## INSTRUCTIONS TO FOLLOW
Your reply should consist of the entries, copied exactly and stripped of images.

## EXCERPTED DATA
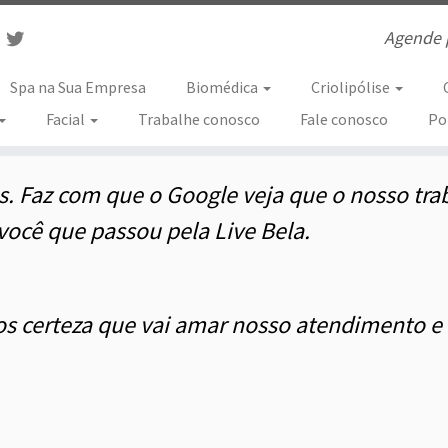
Agende 
Spa na Sua Empresa
Biomédica
Criolipólise
Facial
Trabalhe conosco
Fale conosco
Po
. Faz com que o Google veja que o nosso tra
ocê que passou pela Live Bela.
os certeza que vai amar nosso atendimento e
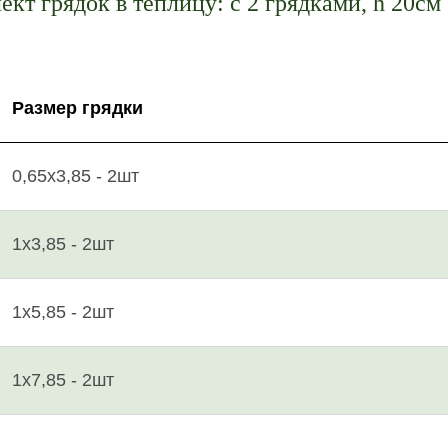
кт грядок в теплицу: с 2 грядками, h 20см
Размер грядки
0,65х3,85 - 2шт
1х3,85 - 2шт
1х5,85 - 2шт
1х7,85 - 2шт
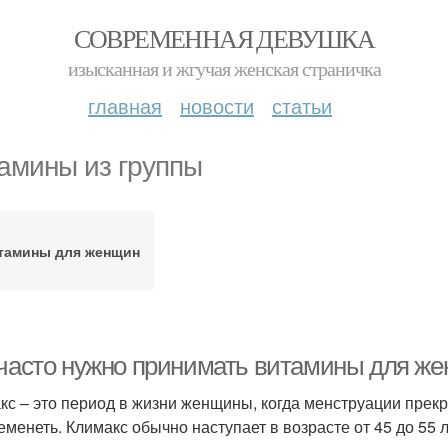
СОВРЕМЕННАЯ ДЕВУШКА
изысканная и жгучая женская страничка
главная
новости
статьи
амины из группы
тамины для женщин
 часто нужно принимать витамины для же
кс – это период в жизни женщины, когда менструации прек
еменеть. Климакс обычно наступает в возрасте от 45 до 55 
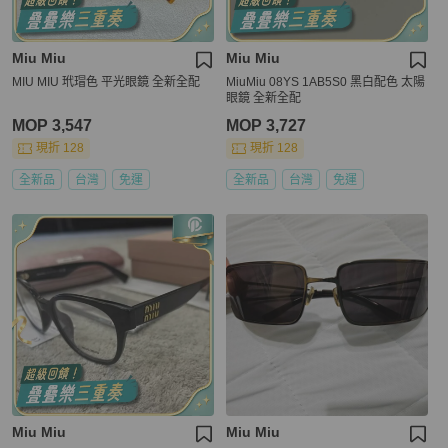
Miu Miu
Miu Miu
MIU MIU 玳瑁色 平光眼鏡 全新全配
MiuMiu 08YS 1AB5S0 黑白配色 太陽
眼鏡 全新全配
MOP 3,547
MOP 3,727
現折 128
現折 128
全新品
台灣
免運
全新品
台灣
免運
Miu Miu
Miu Miu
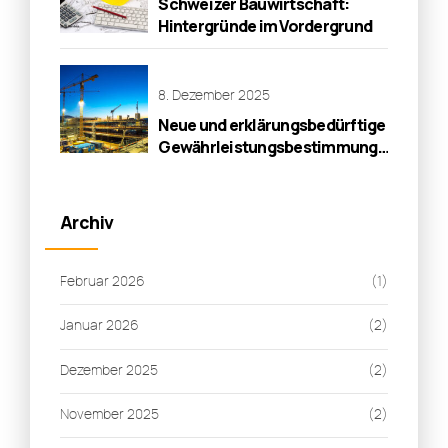
Schweizer Bauwirtschaft:
Hintergründe im Vordergrund
8. Dezember 2025
Neue und erklärungsbedürftige
Gewährleistungsbestimmungen
für Baumängel
Archiv
Februar 2026
(1)
Januar 2026
(2)
Dezember 2025
(2)
November 2025
(2)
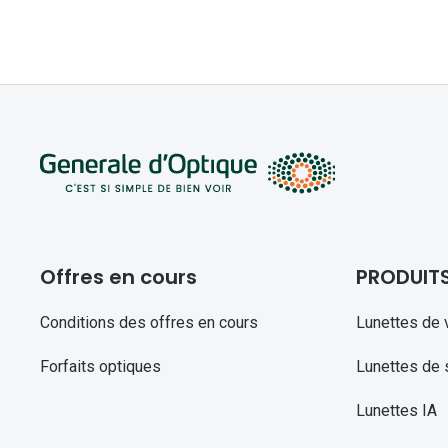
Offres en cours
PRODUIT
Conditions des offres en cours
Lunettes de 
Forfaits optiques
Lunettes de s
Lunettes IA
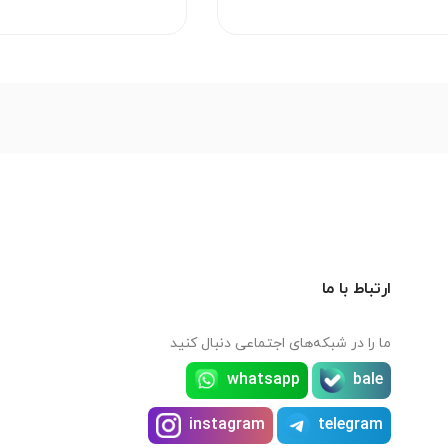
ارتباط با ما
ما را در شبکه‌های اجتماعی دنبال کنید
whatsapp
bale
instagram
telegram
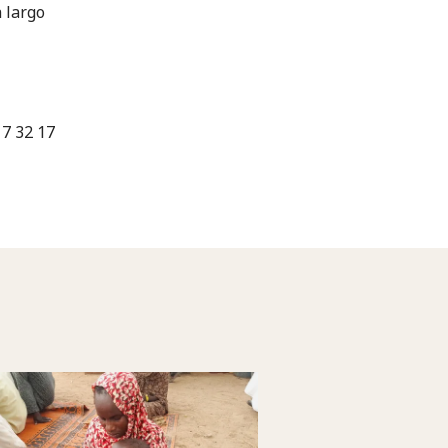
 largo
17 32 17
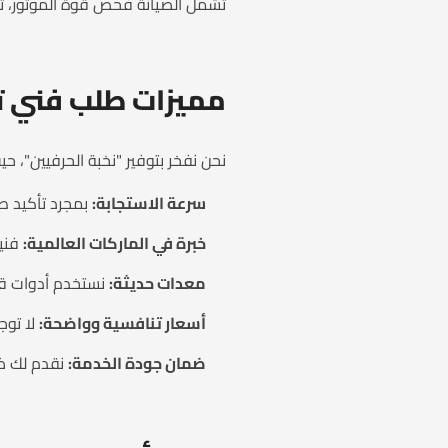
تشمل الصيانة فحص قوة الموتور، تغي
مميزات طلب فني ت
نحن نفخر بتوفير "نخبة الحرفيين"، ح
سرعة الاستجابة:
بمجرد تأكيد طلبك، يتم توجيه
خبرة في الماركات العالمية:
فنيو
معدات حديثة:
نستخدم أدوات قيا
أسعار تنافسية وواضحة:
لا توج
ضمان جودة الخدمة:
نقدم لك ضم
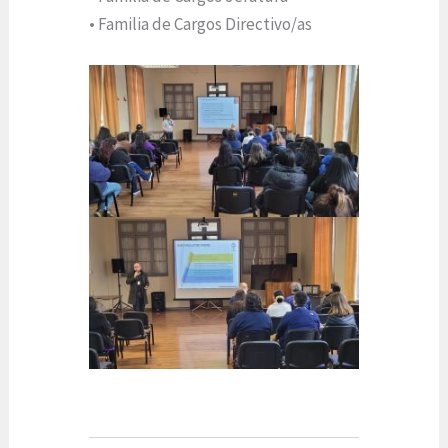
• Familia de Cargos Directivo/as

## SOLUTION FOR THIS PROBLEM
Agende 
Spa na Sua Empresa
Biomédica
Criolipólise
Facial
Trabalhe conosco
Fale conosco
Po
. Faz com que o Google veja que o nosso tra
ocê que passou pela Live Bela.
os certeza que vai amar nosso atendimento e
кт грядок в теплицу: с 2 грядками, h 20см
Размер грядки
0,65х3,85 - 2шт
1х3,85 - 2шт
1х5,85 - 2шт
1х7,85 - 2шт
СОВРЕМЕННАЯ ДЕВУШКА
изысканная и жгучая женская страничка
главная
новости
статьи
амины из группы
тамины для женщин
 часто нужно принимать витамины для же
кс – это период в жизни женщины, когда менструации прек
еменеть. Климакс обычно наступает в возрасте от 45 до 55 
Miu Miu
Miu Miu
MIU MIU 玳瑁色 平光眼鏡 全新全配
MiuMiu 08YS 1AB5S0 黑白配色 太陽
眼鏡 全新全配
MOP 3,547
MOP 3,727
現折 128
現折 128
全新品
台灣
免運
全新品
台灣
免運
Miu Miu
Miu Miu
Schweizer Bauwirtschaft:
Hintergründe im Vordergrund
8. Dezember 2025
Neue und erklärungsbedürftige
Gewährleistungsbestimmungen
für Baumängel
Archiv
Februar 2026
(1)
Januar 2026
(2)
Dezember 2025
(2)
November 2025
(2)
Offres en cours
PRODUIT
Conditions des offres en cours
Lunettes de 
Forfaits optiques
Lunettes de s
Lunettes IA
ارتباط با ما
ما را در شبکه‌های اجتماعی دنبال کنید
whatsapp
bale
instagram
telegram
 largo
17 32 17
تشمل الصيانة فحص قوة الموتور، تغي
مميزات طلب فني ت
نحن نفخر بتوفير "نخبة الحرفيين"، ح
سرعة الاستجابة:
بمجرد تأكيد طلبك، يتم توجيه
خبرة في الماركات العالمية:
فنيو
معدات حديثة:
نستخدم أدوات قيا
أسعار تنافسية وواضحة:
لا توج
ضمان جودة الخدمة:
نقدم لك ضم
• Familia de Cargos Directivo/as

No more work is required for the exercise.